I can’t help myself the subtitle of Thom Levenson’s new book Newton and the Counterfeiter irritates the hell out of me. Before I explain, this is not a review of Thom’s book; I shall write that when I have finished reading it, I’m about half way through, and I can already say that it’s going to be a very positive one. So why am I so irritated? What is causing the offence? The subtitle reads as follows:
The Unknown Detective Career of the World’s Greatest Scientist.
So what’s the problem? It might be the expression “the World’s Greatest Scientist” but it isn’t. Over the years I have resigned myself to this particular piece of hyperbole with reference to Newton. It’s a piece of crap, there’s no such thing as the world’s greatest scientist but that’s the way people see Newton so I just accept it. What irritates me is the word ‘unknown’! To explain why, I first need to give a short description of Thom’s book.
It’s the story of the battle of wits between Isaac Newton, in his capacity of Warden of the Mint, and a notorious contemporary coiner called William Chaloner. As Warden of the Mint Newton was responsible for the investigation and prosecution of clippers, coiners, counterfeiters and all other abusers of the coin of the realm that Newton was in charge of producing. In this capacity he had a rather fascinating and drawn out conflict with Chaloner and this is what Thom describes, in wonderful detail, in his book. So what’s my problem?

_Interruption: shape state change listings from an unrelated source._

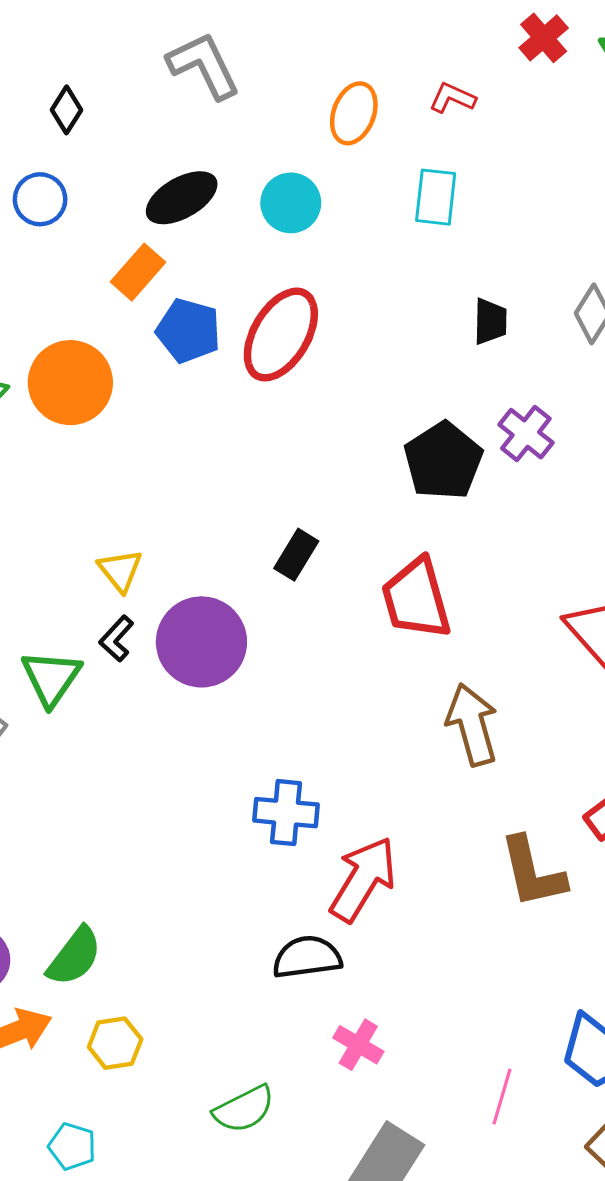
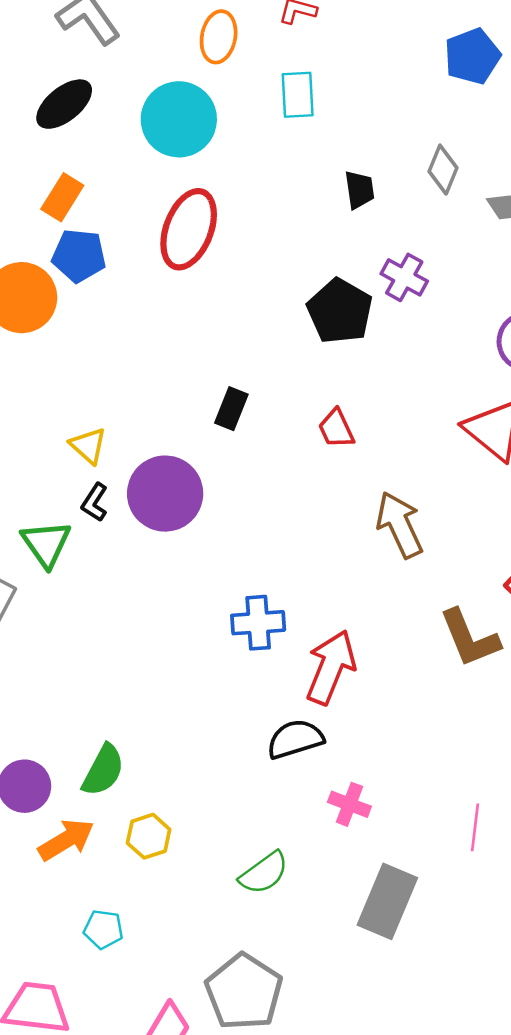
black ellipse: (182, 198) -> (64, 104), moved
cyan circle: (291, 203) -> (179, 119), size x1.5
blue pentagon: (188, 331) -> (79, 256), moved
red trapezoid: (416, 599) -> (336, 429), size x0.6
cyan pentagon: (72, 1146) -> (103, 929), moved

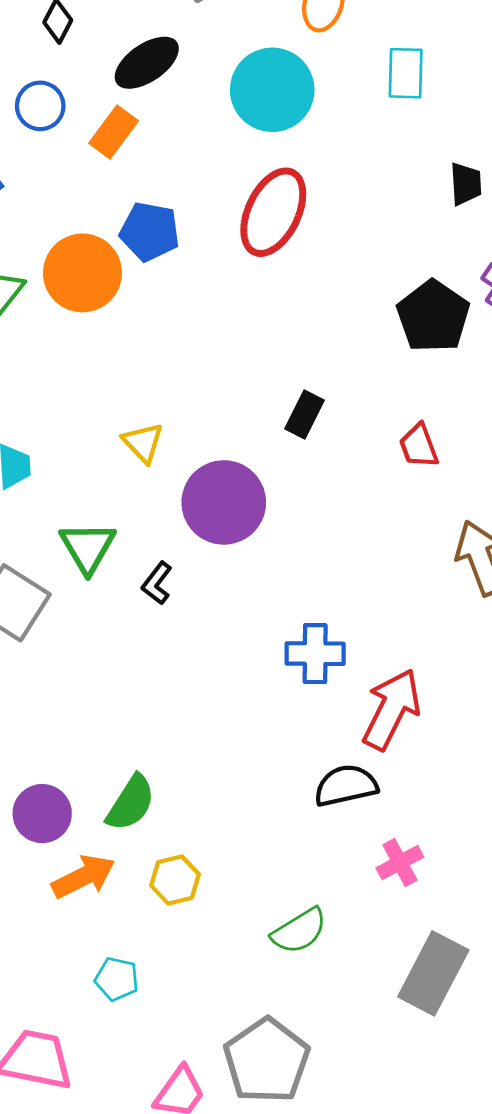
orange rectangle: (62, 197) -> (114, 132), moved
black L-shape: (95, 502) -> (157, 583), moved
pink cross: (349, 804) -> (400, 862), turned 36

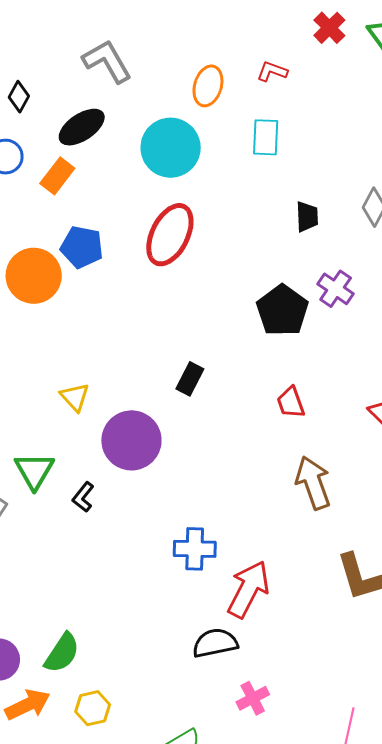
red trapezoid: (419, 446) -> (291, 403), moved

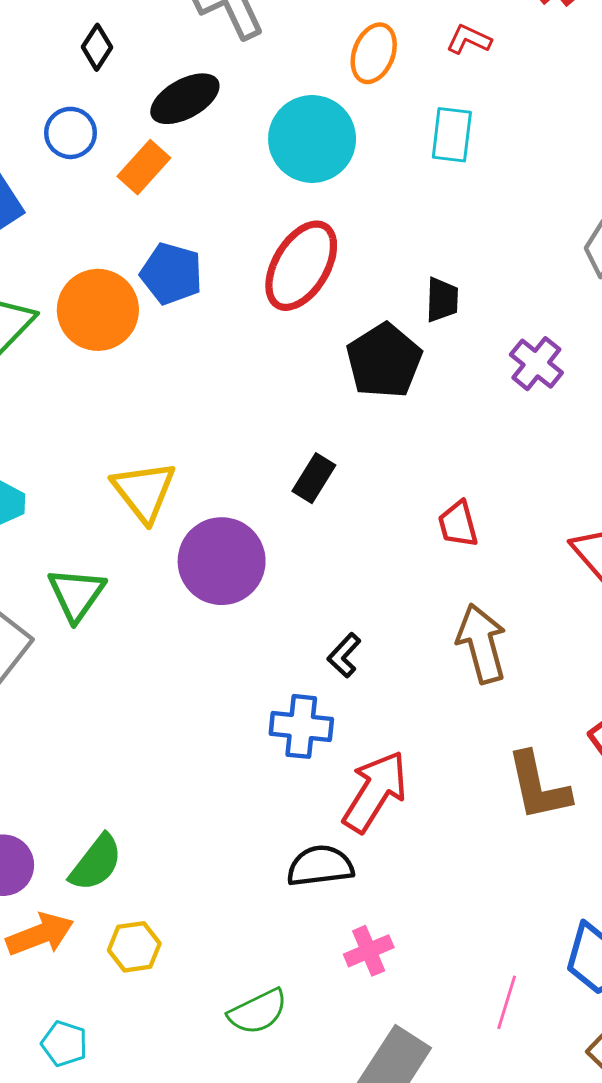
black trapezoid: (307, 217) -> (442, 300), moved
black pentagon: (282, 310) -> (384, 361), moved
yellow triangle: (75, 397) -> (144, 491), size x1.5
black L-shape: (83, 497) -> (344, 655), moved

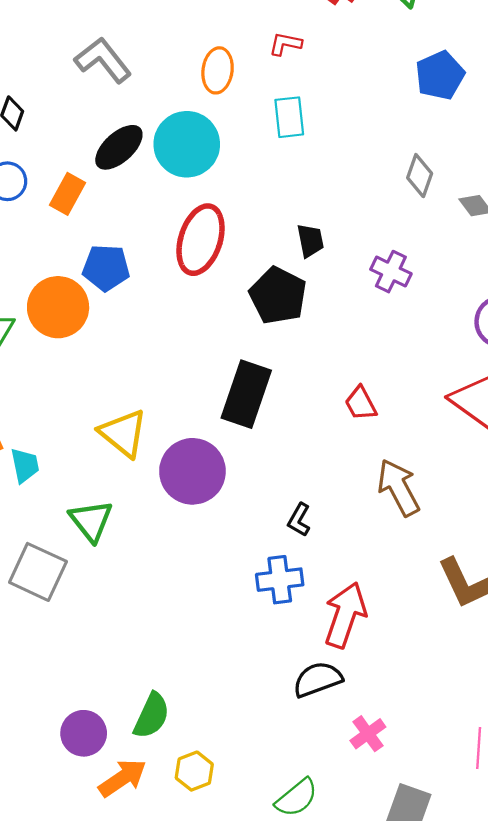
black ellipse: (185, 99) -> (119, 147), moved
black rectangle: (314, 478) -> (246, 394), size x1.8

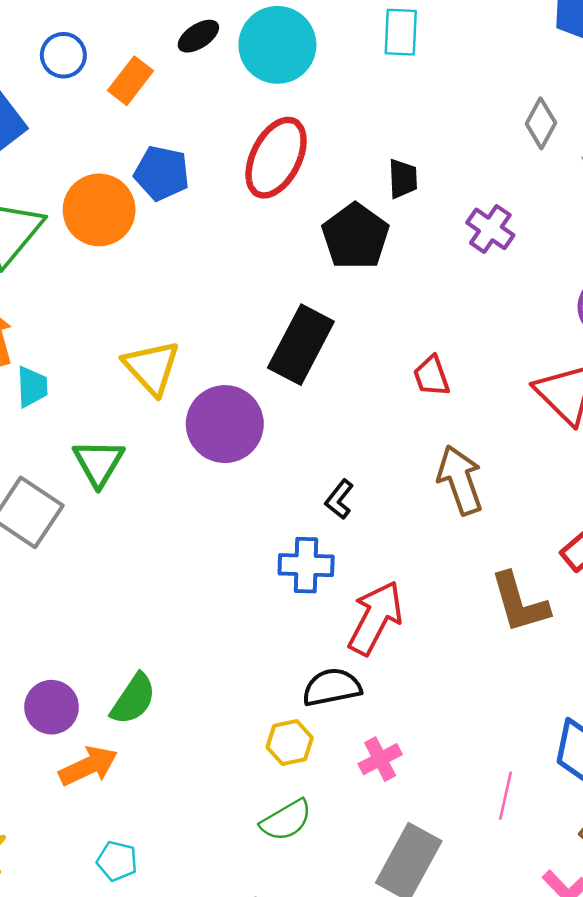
black ellipse: (119, 147) -> (198, 36), size x0.7
yellow hexagon: (194, 771) -> (290, 742), moved

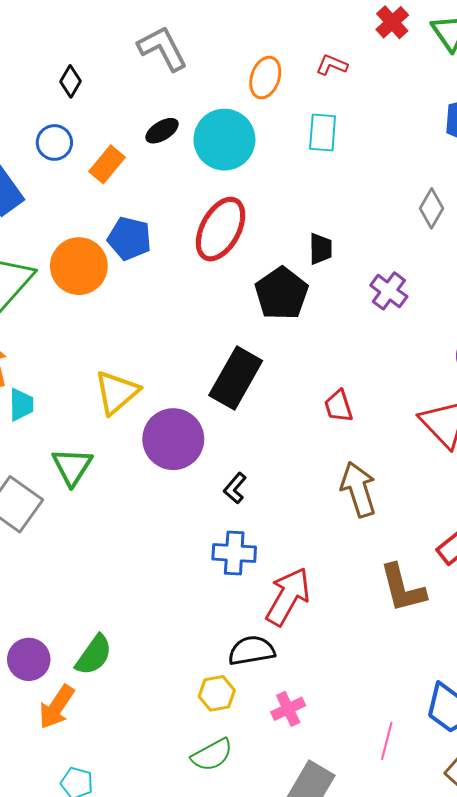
yellow triangle: (152, 367) -> (117, 392), turned 30
black L-shape: (339, 499) -> (235, 488), moved
orange arrow: (88, 766) -> (57, 707), turned 147

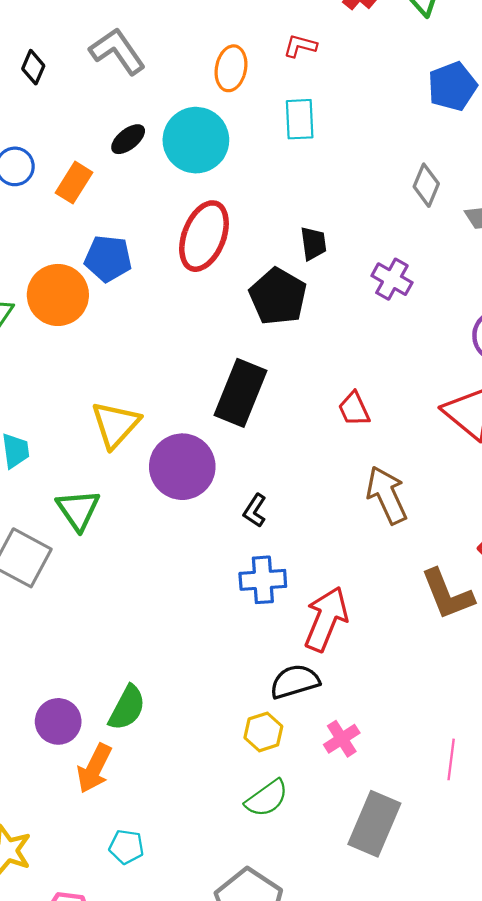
black diamond: (70, 81) -> (33, 67), moved

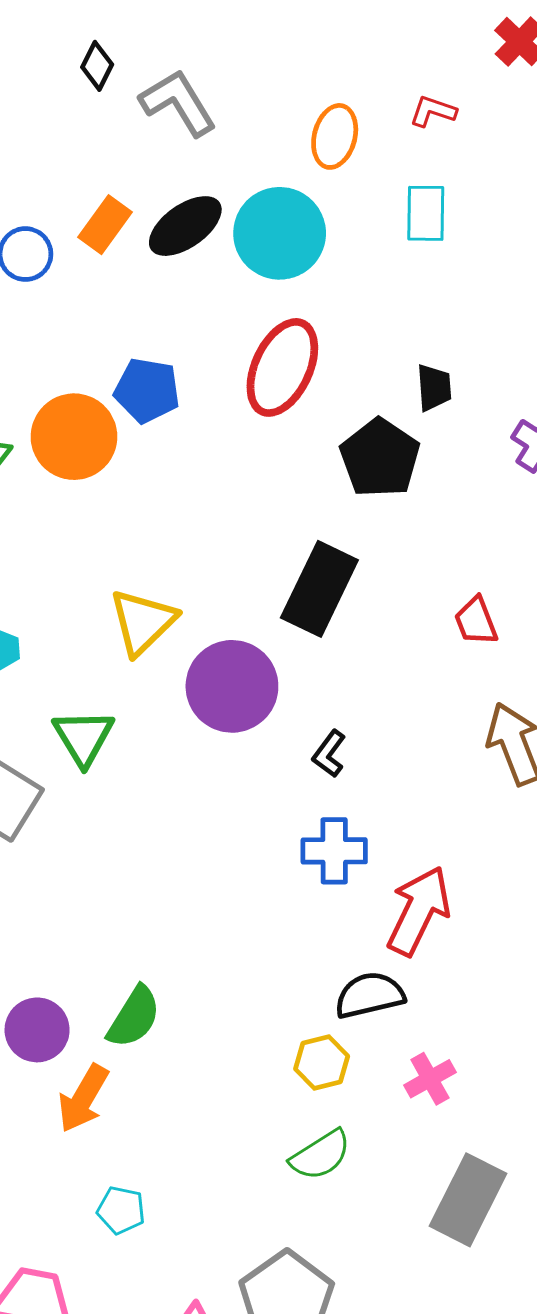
black diamond: (33, 67) -> (97, 66), moved
black ellipse: (128, 139) -> (185, 226), size x1.5
orange rectangle: (74, 183) -> (105, 225), moved

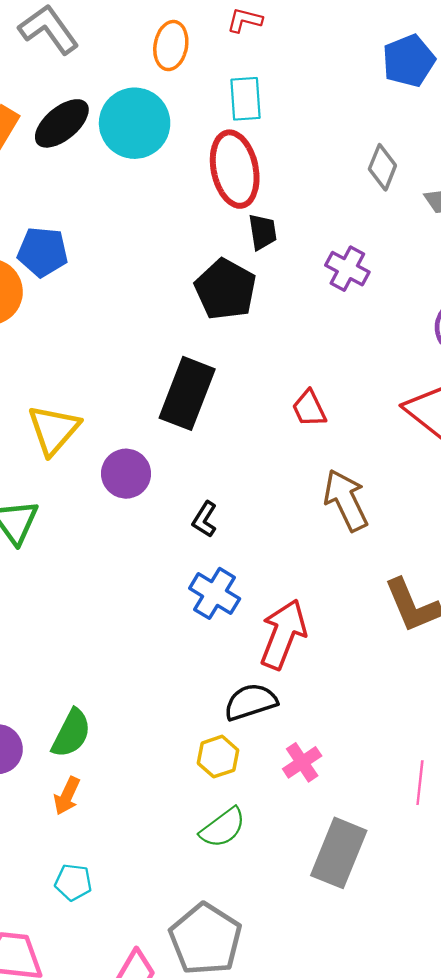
red ellipse: (282, 367) -> (235, 169), moved, turned -32
purple circle: (232, 686) -> (126, 474), size x0.7
blue cross: (334, 851) -> (215, 593), turned 36
orange arrow: (83, 1098) -> (67, 796), moved, size x0.7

The word ‘unknown’ suggests that what is being delivered here is new, never before revealed to the reading public, a new discovery made by the author etc. etc. This is however not the case. I for one have known all about Mr Chaloner and his skirmishes with Newton for many years having, like anybody really interested in Newton, read Frank Manuel’s excellent psychogram, A Portrait of Newton, originally published in 1968. Manuel delves fairly deeply into the Newton Chaloner relationship as one of the main section of his book. The relationship also comes up in the, even older and somewhat more specialised, works of Sir John Craig on Newton’s time at the Royal Mint. Now one could argue that these are texts for specialists and therefore relatively unknown. However the standard and widely read biography of Newton is Richard Westfall’s Never at Rest, which devotes five pages to Newton and Chaloner. All of this is of course known to the author who draws particular attention to Manuel’s biography in his bibliographical essay at the back of his book. My irritation could be removed by the simple act of qualifying the offending ‘unknown’, ‘relatively unknown’ or ‘little known’ for example or just removing it completely leaving “The Detective Career etc.
Now one might accuse me of being pedantic, a charge that I wouldn’t necessarily reject but I was taught, as a historian of science, to always try to be as exact as possible when making claims. Is the statement that one is making really supported by the facts available? If not don’t make it. The historical claim made by the subtitle of Thom’s book is simply wrong and that irritates the hell out of me!